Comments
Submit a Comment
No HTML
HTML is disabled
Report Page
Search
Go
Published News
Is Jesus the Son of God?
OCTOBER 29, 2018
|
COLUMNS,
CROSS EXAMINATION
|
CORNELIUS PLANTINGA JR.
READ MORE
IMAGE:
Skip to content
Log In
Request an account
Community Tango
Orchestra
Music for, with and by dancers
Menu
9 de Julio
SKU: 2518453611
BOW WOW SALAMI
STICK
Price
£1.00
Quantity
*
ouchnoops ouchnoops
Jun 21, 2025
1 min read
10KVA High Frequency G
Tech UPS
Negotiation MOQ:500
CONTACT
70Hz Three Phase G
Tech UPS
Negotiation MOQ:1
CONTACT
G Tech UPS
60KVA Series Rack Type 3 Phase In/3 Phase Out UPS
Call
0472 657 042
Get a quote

* * *

DIRECTIONS FOR THIS TASK:
The requested lines run from the one with "10KVA High Frequency G" through the last line of the records. Return them exactly.

SOLUTION FOR THIS TASK:
10KVA High Frequency G
Tech UPS
Negotiation MOQ:500
CONTACT
70Hz Three Phase G
Tech UPS
Negotiation MOQ:1
CONTACT
G Tech UPS
60KVA Series Rack Type 3 Phase In/3 Phase Out UPS
Call
0472 657 042
Get a quote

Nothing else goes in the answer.